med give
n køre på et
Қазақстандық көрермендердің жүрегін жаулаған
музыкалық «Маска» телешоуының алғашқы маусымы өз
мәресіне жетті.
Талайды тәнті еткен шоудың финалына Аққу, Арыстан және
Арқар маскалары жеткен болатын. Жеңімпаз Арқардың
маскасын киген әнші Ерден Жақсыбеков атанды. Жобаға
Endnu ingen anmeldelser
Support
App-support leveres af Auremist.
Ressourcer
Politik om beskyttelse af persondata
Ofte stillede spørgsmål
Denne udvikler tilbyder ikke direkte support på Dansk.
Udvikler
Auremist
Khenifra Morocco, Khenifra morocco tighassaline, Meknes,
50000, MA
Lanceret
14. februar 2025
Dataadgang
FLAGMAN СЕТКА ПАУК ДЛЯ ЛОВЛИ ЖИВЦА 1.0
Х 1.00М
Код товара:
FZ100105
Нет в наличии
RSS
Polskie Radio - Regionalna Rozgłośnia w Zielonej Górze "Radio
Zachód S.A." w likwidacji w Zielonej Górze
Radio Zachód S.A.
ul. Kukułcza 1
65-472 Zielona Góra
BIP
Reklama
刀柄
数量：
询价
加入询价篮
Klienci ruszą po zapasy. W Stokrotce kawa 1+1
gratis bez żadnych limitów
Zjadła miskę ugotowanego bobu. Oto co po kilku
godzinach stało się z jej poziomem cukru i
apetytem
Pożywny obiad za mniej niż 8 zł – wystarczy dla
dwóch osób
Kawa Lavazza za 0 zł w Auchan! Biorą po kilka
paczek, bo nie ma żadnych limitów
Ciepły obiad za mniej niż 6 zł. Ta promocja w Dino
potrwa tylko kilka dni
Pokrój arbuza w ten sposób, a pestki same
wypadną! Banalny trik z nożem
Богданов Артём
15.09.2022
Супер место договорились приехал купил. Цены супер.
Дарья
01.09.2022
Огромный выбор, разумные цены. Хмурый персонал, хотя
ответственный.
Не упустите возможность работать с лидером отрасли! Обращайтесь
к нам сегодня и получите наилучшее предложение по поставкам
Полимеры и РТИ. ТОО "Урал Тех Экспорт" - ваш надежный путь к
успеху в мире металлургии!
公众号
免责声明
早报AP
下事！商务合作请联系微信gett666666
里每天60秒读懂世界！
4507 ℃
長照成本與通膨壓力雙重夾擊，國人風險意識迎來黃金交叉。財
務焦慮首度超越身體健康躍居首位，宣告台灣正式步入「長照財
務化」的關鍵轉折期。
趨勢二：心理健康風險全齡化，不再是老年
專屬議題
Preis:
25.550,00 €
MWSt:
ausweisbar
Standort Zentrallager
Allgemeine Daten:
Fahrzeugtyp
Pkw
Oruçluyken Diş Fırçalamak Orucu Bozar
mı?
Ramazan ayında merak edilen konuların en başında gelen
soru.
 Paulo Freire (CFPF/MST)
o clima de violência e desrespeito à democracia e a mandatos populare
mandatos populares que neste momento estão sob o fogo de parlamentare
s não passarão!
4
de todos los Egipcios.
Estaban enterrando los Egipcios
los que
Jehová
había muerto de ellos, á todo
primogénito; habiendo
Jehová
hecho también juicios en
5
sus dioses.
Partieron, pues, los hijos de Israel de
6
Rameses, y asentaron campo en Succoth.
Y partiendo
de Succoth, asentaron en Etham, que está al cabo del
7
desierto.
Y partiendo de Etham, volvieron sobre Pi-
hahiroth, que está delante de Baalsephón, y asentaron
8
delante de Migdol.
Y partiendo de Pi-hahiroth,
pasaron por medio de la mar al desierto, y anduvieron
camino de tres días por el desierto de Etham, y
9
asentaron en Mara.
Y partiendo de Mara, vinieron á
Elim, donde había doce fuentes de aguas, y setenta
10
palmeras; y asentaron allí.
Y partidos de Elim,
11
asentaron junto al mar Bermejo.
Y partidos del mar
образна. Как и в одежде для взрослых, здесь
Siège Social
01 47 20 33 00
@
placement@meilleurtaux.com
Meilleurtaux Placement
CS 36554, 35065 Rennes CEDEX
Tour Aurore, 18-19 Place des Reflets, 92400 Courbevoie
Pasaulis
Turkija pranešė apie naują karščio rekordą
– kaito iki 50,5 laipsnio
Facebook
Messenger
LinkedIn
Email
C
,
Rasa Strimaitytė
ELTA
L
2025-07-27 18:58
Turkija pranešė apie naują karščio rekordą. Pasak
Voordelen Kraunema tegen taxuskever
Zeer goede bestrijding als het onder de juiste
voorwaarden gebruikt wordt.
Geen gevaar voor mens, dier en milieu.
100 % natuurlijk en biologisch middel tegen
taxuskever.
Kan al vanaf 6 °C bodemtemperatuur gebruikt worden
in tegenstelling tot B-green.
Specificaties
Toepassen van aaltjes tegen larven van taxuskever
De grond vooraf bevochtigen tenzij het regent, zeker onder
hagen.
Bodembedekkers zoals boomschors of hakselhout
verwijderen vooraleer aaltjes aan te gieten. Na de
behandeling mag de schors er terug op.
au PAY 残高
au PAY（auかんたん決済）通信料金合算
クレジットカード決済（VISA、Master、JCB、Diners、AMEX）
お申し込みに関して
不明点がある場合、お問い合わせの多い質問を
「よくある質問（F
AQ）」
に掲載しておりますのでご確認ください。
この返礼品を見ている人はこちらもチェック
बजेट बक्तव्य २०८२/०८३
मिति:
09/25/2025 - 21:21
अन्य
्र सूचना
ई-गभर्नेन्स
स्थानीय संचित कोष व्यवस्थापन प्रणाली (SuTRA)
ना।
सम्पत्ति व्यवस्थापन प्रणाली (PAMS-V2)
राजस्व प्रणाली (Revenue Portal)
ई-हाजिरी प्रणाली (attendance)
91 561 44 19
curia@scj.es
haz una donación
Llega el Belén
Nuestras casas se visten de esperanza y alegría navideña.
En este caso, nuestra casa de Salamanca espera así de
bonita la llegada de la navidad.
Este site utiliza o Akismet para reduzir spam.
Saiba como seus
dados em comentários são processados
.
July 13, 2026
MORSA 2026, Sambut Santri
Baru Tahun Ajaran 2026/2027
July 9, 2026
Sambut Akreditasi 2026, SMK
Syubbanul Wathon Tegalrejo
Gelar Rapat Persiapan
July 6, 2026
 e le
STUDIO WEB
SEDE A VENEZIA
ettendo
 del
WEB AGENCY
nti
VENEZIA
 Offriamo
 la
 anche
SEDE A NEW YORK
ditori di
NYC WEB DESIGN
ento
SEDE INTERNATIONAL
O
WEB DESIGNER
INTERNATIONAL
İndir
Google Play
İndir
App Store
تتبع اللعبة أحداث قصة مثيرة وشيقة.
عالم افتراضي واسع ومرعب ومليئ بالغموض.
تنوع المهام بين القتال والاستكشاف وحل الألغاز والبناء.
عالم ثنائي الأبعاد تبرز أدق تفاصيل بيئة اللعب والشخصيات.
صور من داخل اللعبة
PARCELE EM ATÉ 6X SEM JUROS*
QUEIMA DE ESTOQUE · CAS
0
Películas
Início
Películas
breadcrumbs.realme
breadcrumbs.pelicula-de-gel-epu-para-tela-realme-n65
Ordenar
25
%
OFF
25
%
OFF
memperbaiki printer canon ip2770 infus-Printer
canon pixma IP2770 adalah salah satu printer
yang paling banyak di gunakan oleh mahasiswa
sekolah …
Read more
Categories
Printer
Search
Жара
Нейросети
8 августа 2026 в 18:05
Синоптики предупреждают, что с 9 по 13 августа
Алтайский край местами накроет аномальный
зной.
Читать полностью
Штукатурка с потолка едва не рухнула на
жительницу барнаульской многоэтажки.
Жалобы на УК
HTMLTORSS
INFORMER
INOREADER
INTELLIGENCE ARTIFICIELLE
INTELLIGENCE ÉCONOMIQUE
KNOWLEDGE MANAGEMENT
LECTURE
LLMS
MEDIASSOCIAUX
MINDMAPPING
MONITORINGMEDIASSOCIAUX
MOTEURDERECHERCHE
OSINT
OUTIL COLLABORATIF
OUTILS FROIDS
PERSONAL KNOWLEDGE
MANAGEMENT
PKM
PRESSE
● ● ● ● ● ● ●
● **What you are asked to do**
Whichever lines of the data include the word "SEDE", pull them out.

● **Solution to the problem**
SEDE A VENEZIA
SEDE A NEW YORK
SEDE INTERNATIONAL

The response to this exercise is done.